In [None]:
import numpy as np
import pandas as pd
from sklearn.model_selection import train_test_split
from sklearn import linear_model
from sklearn.model_selection import cross_val_score
from mpl_toolkits.mplot3d import Axes3D
import folium
from folium.plugins import HeatMap
%matplotlib inline
import warnings
warnings.filterwarnings('ignore')
import math
import seaborn as sns
import matplotlib
import matplotlib.pyplot as plt
from scipy.stats import pearsonr
import sklearn
from time import time
from sklearn.metrics import r2_score
import os
from sklearn.preprocessing import scale
#from scipy import stats
from statsmodels.stats import weightstats as mm


In [None]:
df = pd.read_csv('kc_house_data.csv')
df.head()

In [None]:
df.describe(include=[np.number])

In [None]:
df.isnull().sum()  #Data not having any NaNs

In [None]:
data=df
features = ['price','bedrooms','bathrooms','sqft_living','sqft_lot','floors','waterfront',
            'view','condition','grade','sqft_above','sqft_basement','yr_built','yr_renovated',
            'zipcode','lat','long','sqft_living15','sqft_lot15']

mask = np.zeros_like(data[features].corr(), dtype=np.bool) 
mask[np.triu_indices_from(mask)] = True 

f, ax = plt.subplots(figsize=(16, 12))
plt.title('Pearson Correlation Matrix',fontsize=25)

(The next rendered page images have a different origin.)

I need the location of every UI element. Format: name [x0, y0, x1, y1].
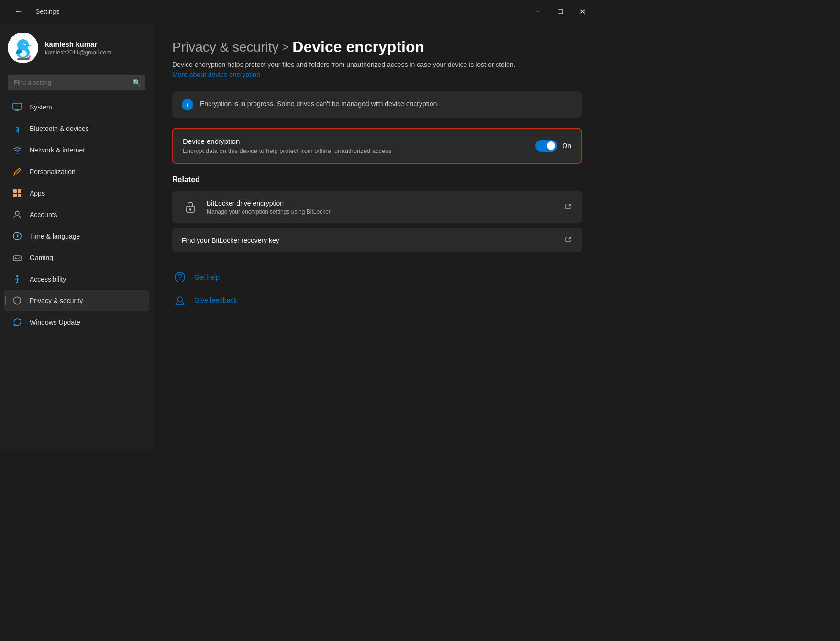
sidebar-label-network: Network & internet — [30, 146, 85, 154]
title-bar-left: ← Settings — [8, 4, 60, 19]
sidebar-item-apps[interactable]: Apps — [4, 183, 149, 204]
user-info: kamlesh kumar kamlesh2011@gmail.com — [45, 40, 111, 56]
recovery-key-left: Find your BitLocker recovery key — [182, 237, 279, 244]
bitlocker-card-left: BitLocker drive encryption Manage your e… — [182, 198, 331, 216]
encryption-title: Device encryption — [183, 137, 391, 145]
wifi-icon — [11, 144, 23, 156]
accessibility-icon — [11, 273, 23, 285]
svg-point-12 — [17, 153, 18, 154]
svg-point-2 — [17, 39, 29, 51]
search-input[interactable] — [8, 75, 145, 90]
info-banner-text: Encryption is in progress. Some drives c… — [200, 99, 439, 109]
sidebar-label-time: Time & language — [30, 232, 80, 240]
shield-icon — [11, 295, 23, 306]
title-bar: ← Settings − □ ✕ — [0, 0, 601, 23]
toggle-state-label: On — [562, 142, 571, 150]
get-help-item[interactable]: Get help — [172, 266, 582, 289]
svg-rect-11 — [13, 103, 22, 109]
sidebar-item-bluetooth[interactable]: Bluetooth & devices — [4, 118, 149, 139]
svg-rect-14 — [18, 189, 21, 193]
sidebar-label-accounts: Accounts — [30, 211, 57, 218]
sidebar-item-personalization[interactable]: Personalization — [4, 161, 149, 182]
sidebar-item-time[interactable]: Time & language — [4, 226, 149, 247]
sidebar-label-apps: Apps — [30, 189, 45, 197]
sidebar-item-update[interactable]: Windows Update — [4, 312, 149, 333]
encryption-toggle[interactable] — [535, 140, 557, 152]
help-circle-icon — [172, 270, 188, 285]
give-feedback-label: Give feedback — [194, 296, 237, 304]
svg-point-22 — [16, 275, 18, 277]
svg-rect-8 — [17, 58, 29, 60]
sidebar-item-network[interactable]: Network & internet — [4, 140, 149, 161]
device-encryption-card: Device encryption Encrypt data on this d… — [172, 128, 582, 164]
app-title: Settings — [35, 8, 60, 15]
page-title: Device encryption — [292, 38, 424, 56]
svg-rect-15 — [13, 194, 17, 197]
search-wrapper: 🔍 — [8, 75, 145, 90]
sidebar: kamlesh kumar kamlesh2011@gmail.com 🔍 — [0, 23, 153, 450]
sidebar-label-bluetooth: Bluetooth & devices — [30, 125, 89, 132]
monitor-icon — [11, 101, 23, 113]
refresh-icon — [11, 316, 23, 328]
bluetooth-icon — [11, 123, 23, 134]
related-heading: Related — [172, 175, 582, 184]
encryption-info: Device encryption Encrypt data on this d… — [183, 137, 391, 154]
user-email: kamlesh2011@gmail.com — [45, 49, 111, 56]
svg-point-24 — [189, 208, 191, 210]
external-link-icon — [564, 203, 572, 212]
person-icon — [11, 209, 23, 220]
app-container: kamlesh kumar kamlesh2011@gmail.com 🔍 — [0, 23, 601, 450]
window-controls: − □ ✕ — [527, 4, 593, 19]
info-banner: i Encryption is in progress. Some drives… — [172, 91, 582, 118]
breadcrumb: Privacy & security > Device encryption — [172, 38, 582, 56]
user-name: kamlesh kumar — [45, 40, 111, 48]
avatar — [8, 33, 38, 63]
bitlocker-info: BitLocker drive encryption Manage your e… — [207, 199, 331, 215]
sidebar-item-privacy[interactable]: Privacy & security — [4, 290, 149, 311]
sidebar-item-gaming[interactable]: Gaming — [4, 247, 149, 268]
sidebar-item-accessibility[interactable]: Accessibility — [4, 269, 149, 290]
svg-point-21 — [18, 258, 19, 259]
back-button[interactable]: ← — [8, 4, 30, 19]
give-feedback-item[interactable]: Give feedback — [172, 289, 582, 312]
help-section: Get help Give feedback — [172, 266, 582, 312]
bitlocker-title: BitLocker drive encryption — [207, 199, 331, 207]
toggle-knob — [547, 141, 555, 150]
svg-rect-19 — [13, 256, 21, 261]
search-container: 🔍 — [0, 71, 153, 96]
bitlocker-desc: Manage your encryption settings using Bi… — [207, 208, 331, 215]
external-link-icon-2 — [564, 236, 572, 245]
user-profile[interactable]: kamlesh kumar kamlesh2011@gmail.com — [0, 23, 153, 71]
sidebar-item-system[interactable]: System — [4, 97, 149, 118]
breadcrumb-separator: > — [283, 41, 289, 54]
sidebar-label-privacy: Privacy & security — [30, 297, 83, 304]
maximize-button[interactable]: □ — [549, 4, 571, 19]
sidebar-item-accounts[interactable]: Accounts — [4, 204, 149, 225]
svg-point-10 — [29, 55, 31, 57]
svg-point-26 — [179, 279, 180, 280]
encryption-desc: Encrypt data on this device to help prot… — [183, 147, 391, 154]
svg-point-27 — [177, 297, 182, 302]
sidebar-nav: System Bluetooth & devices — [0, 97, 153, 333]
sidebar-label-accessibility: Accessibility — [30, 275, 66, 283]
svg-point-17 — [15, 211, 19, 215]
info-icon: i — [182, 99, 193, 110]
breadcrumb-parent[interactable]: Privacy & security — [172, 40, 279, 55]
apps-icon — [11, 187, 23, 199]
sidebar-label-system: System — [30, 103, 52, 111]
bitlocker-card[interactable]: BitLocker drive encryption Manage your e… — [172, 191, 582, 223]
get-help-label: Get help — [194, 273, 220, 281]
game-icon — [11, 252, 23, 263]
page-description: Device encryption helps protect your fil… — [172, 60, 517, 80]
sidebar-label-gaming: Gaming — [30, 254, 53, 261]
recovery-key-card[interactable]: Find your BitLocker recovery key — [172, 228, 582, 252]
lock-icon — [182, 198, 199, 216]
sidebar-label-update: Windows Update — [30, 318, 80, 326]
minimize-button[interactable]: − — [527, 4, 549, 19]
sidebar-label-personalization: Personalization — [30, 168, 76, 175]
feedback-icon — [172, 293, 188, 308]
close-button[interactable]: ✕ — [571, 4, 593, 19]
clock-icon — [11, 230, 23, 242]
description-link[interactable]: More about device encryption — [172, 71, 260, 78]
svg-point-6 — [24, 43, 25, 44]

sns.heatmap(data[features].corr(),linewidths=0.25,vmax=0.7,square=True,cmap="BuGn", #"BuGn_r" to reverse 
            linecolor='w',annot=True,annot_kws={"size":8},mask=mask,cbar_kws={"shrink": .9});

In [None]:
sns.regplot(x='sqft_living',y='price',data=data)

In [None]:
sns.regplot(x='sqft_above',y='price',data=data)

In [None]:
sns.regplot(x='sqft_basement',y='price',data=data)

In [None]:
sns.stripplot(x='bedrooms', y='price',data=data)

In [None]:
sns.stripplot(x='bathrooms', y='price',data=data)

In [None]:
sns.stripplot(x='grade', y='price',data=data, size=5)

In [None]:
# find the row of the house which has the highest price
maxpr=data.loc[data['price'].idxmax()]

# define a function to draw a basemap easily
def generateBaseMap(default_location=[47.5112, -122.257], default_zoom_start=9.4):
    base_map = folium.Map(location=default_location, control_scale=True, zoom_start=default_zoom_start)
    return base_map

df_copy = data.copy()
# select a zipcode for the heatmap
#set(df['zipcode'])
#df_copy = df[df['zipcode']==98001].copy()
df_copy['count'] = 1
basemap = generateBaseMap()
# add carton position map
folium.TileLayer('cartodbpositron').add_to(basemap)
s=folium.FeatureGroup(name='icon').add_to(basemap)
# add a marker for the house which has the highest price
folium.Marker([maxpr['lat'], maxpr['long']],popup='Highest Price: $'+str(format(maxpr['price'],'.0f')),
              icon=folium.Icon(color='green')).add_to(s)
# add heatmap
HeatMap(data=df_copy[['lat','long','count']].groupby(['lat','long']).sum().reset_index().values.tolist(),
        radius=8,max_zoom=13,name='Heat Map').add_to(basemap)
folium.LayerControl(collapsed=False).add_to(basemap)
basemap

In [None]:
c=['bedrooms','bathrooms','sqft_living','sqft_above','grade']
df=data[c]

In [None]:
df=pd.get_dummies(df,columns=['grade'], drop_first=True)

In [None]:
y=data['price']

In [None]:
x_train,y_train=train_test_split(data,train_size=0.8,random_state=42)

In [None]:
x_train.head()

In [None]:
var = 'floors'
data = pd.concat([df_train['price'], df_train[var]], axis=1)
f, ax = plt.subplots(figsize=(20, 20))
fig = sns.boxplot(x=var, y="price", data=data)
fig.axis(ymin=0, ymax=3500000);

In [None]:
df = pd.read_csv('kc_house_data.csv')
data=df
train_data,test_data = train_test_split(data,train_size = 0.8,random_state=3)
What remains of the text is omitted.